Tips For Managing Your Family’s Finances
As you get older, it is important to learn how to manage your finances effectively. Especially after getting married and having kids, financial management is vital. Poor budgeting can lead to serious financial consequences in the near future and further down the road. Smart financial management, on the other hand, can allow you to have a much easier time providing for your family. Following these steps will allow you and your family to have a more secure financial future.
1. Keep Comprehensive Financial Records
The first step in assessing your family’s financial situation is to keep comprehensive financial records. Your family will have all sorts of expenses, and the money will likely come from multiple places. You may have more than one credit or debit card, and you should also include check payments and any non-wage income you receive.
Organizing these records is important for monitoring your family’s financial performance. To give yourself the easiest time managing your family’s finances, keep all of your expense information in one location, and separate it from other types of records you may be keeping.
It pays to save everything from bank statements to tax returns to receipts for major purchases. There are lots of financial management resources available, so use the tools you have at your disposal.
For monitoring health expenses, for example, you can use smartphone apps like the Family Medical Manager. Other apps and programs will help you track your spending and even monitor your bank accounts.
2. Analyze Your Expenses
Once you have clear records of your expenses, review them to see what exactly your family is spending its money on. You will likely have to compile information from the various financial records you have available, so take some time to process the payments made for various purchases.
It helps to break things down into categories. You might start with discretionary and non-discretionary spending, dividing items that you needed to buy from those that you simply wanted to buy. Creating sub-categories can also help when it comes to targeting decreases in spending in certain areas.
3. Set Financial Goals
Sit down with your spouse and the rest of the family and set some clear financial goals for the family.
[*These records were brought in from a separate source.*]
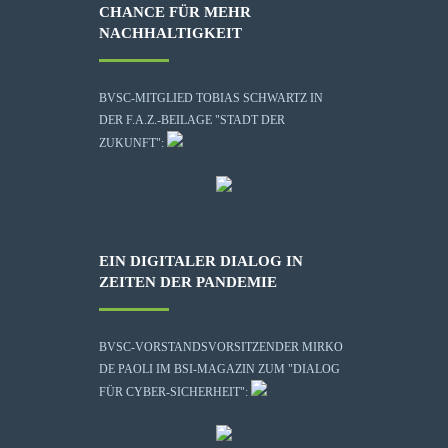
CHANCE FÜR MEHR
NACHHALTIGKEIT
BVSC-MITGLIED TOBIAS SCHWARTZ IN
DER F.A.Z.-BEILAGE "STADT DER
ZUKUNFT":
EIN DIGITALER DIALOG IN
ZEITEN DER PANDEMIE
BVSC-VORSTANDSVORSITZENDER MIRKO
DE PAOLI IM BSI-MAGAZIN ZUM "DIALOG
FÜR CYBER-SICHERHEIT":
It is important that these goals are specific, concrete, and attainable, and you should also target certain financial goals for specific dates.
For example, if you find that the family is spending a bit too much on entertainment, you might discuss other forms of entertainment that could save money in the future. Decide on a figure that allows for more savings but that also won’t totally interfere with your family’s way of living.
You can create goals for specific areas of spending and also for the family’s total spending, and setting specific numbers for spending goals is helpful because it adds accountability to the process of improving the family’s finances.
Your financial goals also might come with a major savings target, such as saving up to buy a new car. Consider how much such a purchase would cost the family, and then figure out the amount of time necessary to achieve that savings goal.
4. Monitor Your Progress
Reviewing your financial performance periodically is an important part of the process. As you start to set goals for the family, track how well the family has performed over the period of a few months and analyze ways that you can continue to improve.
As time passes, continue to keep sound financial records and set new goals for the family. Financial management is a continuous process, so it is important to always be active in monitoring the family’s financial activity.